Filter the lines below, copying only those with the string "móviles".
━━━━━━━━━━━━━━━━━━━━
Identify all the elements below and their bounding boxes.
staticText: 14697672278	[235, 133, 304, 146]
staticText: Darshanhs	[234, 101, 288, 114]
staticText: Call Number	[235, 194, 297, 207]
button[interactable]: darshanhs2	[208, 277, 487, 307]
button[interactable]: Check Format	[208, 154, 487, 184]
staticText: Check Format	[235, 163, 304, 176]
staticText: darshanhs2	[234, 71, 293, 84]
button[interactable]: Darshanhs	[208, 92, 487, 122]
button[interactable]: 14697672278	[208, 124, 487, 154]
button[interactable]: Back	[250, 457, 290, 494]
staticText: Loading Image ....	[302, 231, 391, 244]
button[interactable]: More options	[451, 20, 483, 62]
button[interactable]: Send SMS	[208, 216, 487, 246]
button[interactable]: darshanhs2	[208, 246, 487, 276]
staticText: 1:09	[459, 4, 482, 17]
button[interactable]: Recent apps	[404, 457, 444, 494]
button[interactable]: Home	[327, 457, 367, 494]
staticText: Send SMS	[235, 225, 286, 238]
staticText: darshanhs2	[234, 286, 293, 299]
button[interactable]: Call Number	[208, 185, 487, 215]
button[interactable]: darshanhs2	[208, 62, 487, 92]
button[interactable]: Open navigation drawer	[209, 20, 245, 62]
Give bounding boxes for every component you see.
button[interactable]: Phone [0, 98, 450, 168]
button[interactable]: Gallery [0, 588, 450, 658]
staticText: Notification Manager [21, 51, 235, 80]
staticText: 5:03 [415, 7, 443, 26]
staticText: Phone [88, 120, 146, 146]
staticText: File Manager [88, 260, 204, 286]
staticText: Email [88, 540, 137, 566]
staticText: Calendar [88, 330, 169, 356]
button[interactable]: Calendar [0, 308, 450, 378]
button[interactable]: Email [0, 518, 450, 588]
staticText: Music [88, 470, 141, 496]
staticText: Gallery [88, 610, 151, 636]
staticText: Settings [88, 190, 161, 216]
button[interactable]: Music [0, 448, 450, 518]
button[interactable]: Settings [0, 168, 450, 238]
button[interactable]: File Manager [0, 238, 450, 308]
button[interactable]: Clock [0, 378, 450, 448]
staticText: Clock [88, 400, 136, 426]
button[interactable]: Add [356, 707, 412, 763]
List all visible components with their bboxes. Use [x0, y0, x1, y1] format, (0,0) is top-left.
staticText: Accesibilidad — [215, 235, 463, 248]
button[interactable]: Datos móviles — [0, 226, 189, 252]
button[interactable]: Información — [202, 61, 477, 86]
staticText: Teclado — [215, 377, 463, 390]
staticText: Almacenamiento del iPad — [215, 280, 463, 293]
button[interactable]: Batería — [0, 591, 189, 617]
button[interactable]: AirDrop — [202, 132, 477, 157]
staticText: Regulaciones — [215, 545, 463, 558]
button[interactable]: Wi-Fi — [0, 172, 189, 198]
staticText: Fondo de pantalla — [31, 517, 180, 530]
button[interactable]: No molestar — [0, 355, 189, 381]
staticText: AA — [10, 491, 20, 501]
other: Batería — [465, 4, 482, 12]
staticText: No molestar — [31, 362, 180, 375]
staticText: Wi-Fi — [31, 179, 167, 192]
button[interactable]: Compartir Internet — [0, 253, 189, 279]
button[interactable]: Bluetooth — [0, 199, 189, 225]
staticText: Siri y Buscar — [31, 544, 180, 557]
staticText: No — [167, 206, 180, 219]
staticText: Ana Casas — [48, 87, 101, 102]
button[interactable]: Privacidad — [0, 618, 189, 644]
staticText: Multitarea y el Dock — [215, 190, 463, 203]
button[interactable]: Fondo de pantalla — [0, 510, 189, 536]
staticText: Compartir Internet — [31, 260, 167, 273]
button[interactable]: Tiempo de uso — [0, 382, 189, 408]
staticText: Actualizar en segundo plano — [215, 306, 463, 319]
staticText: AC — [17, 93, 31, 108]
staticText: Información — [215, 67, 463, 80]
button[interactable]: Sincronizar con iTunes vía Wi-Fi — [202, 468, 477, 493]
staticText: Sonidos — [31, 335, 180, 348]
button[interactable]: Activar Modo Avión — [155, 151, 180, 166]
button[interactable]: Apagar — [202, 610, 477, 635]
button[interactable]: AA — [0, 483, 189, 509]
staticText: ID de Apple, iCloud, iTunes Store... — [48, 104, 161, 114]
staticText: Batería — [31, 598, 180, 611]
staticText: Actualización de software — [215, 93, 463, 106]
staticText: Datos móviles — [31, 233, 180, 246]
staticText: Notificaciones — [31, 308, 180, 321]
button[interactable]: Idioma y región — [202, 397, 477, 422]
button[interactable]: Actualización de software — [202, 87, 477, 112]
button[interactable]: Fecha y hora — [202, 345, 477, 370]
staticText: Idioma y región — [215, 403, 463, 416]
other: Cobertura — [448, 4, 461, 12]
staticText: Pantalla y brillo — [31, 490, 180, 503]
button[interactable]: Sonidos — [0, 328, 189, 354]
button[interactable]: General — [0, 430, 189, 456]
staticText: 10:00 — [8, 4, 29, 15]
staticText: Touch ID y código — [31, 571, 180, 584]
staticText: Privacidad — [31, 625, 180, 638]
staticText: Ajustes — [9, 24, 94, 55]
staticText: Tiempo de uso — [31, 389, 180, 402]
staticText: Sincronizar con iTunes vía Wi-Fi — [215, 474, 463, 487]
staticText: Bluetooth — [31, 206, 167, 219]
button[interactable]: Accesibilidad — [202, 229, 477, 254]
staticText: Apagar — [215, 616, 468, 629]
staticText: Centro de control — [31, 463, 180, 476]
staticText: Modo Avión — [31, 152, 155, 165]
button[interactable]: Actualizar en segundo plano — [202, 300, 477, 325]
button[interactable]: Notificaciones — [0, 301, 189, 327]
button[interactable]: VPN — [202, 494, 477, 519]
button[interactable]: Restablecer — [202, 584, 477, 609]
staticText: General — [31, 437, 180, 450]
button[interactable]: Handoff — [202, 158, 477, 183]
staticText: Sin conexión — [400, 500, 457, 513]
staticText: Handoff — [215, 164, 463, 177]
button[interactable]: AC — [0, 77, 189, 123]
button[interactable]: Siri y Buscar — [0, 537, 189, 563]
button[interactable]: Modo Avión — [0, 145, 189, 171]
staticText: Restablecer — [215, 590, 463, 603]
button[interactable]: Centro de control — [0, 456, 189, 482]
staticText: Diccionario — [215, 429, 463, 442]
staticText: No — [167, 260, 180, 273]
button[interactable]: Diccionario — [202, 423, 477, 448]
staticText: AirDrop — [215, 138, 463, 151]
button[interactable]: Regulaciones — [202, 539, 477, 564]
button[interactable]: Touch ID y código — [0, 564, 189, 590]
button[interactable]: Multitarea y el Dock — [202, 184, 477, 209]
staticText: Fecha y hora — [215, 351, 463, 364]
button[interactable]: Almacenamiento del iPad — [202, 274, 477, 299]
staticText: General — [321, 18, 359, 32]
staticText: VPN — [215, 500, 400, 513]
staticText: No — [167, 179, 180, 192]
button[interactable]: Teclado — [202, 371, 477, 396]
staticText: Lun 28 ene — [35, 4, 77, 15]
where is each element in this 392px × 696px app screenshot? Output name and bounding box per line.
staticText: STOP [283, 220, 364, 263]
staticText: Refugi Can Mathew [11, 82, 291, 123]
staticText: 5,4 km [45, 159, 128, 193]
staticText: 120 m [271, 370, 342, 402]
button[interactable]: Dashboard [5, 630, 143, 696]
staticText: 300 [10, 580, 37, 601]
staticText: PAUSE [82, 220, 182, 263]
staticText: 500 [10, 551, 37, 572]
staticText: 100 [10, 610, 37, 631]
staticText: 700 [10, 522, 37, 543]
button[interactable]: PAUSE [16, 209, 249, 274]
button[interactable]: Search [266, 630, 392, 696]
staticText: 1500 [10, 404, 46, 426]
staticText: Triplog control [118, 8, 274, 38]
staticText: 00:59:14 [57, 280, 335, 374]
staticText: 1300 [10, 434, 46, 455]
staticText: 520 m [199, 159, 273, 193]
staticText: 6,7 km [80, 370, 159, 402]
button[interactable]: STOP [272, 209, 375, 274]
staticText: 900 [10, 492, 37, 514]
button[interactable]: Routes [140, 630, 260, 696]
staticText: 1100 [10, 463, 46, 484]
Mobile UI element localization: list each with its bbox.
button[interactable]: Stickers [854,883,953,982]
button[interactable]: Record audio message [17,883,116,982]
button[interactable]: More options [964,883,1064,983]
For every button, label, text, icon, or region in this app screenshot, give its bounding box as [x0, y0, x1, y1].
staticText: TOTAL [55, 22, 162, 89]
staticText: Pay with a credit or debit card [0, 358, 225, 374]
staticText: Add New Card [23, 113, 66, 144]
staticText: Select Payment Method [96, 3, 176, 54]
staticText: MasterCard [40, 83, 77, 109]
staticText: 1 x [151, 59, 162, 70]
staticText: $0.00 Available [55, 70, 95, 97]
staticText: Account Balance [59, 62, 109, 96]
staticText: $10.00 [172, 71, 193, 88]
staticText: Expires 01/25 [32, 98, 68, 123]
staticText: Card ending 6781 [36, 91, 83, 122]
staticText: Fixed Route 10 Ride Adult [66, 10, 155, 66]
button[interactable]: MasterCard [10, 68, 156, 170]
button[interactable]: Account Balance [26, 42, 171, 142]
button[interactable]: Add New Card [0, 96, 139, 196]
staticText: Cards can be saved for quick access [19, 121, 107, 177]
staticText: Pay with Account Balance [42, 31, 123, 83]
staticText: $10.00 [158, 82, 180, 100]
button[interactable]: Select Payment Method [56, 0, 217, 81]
━━━━━━━━━━━━━━━━━━━━
# Written answer
button[interactable]: Datos móviles — [0, 226, 189, 252]
staticText: Datos móviles — [31, 233, 180, 246]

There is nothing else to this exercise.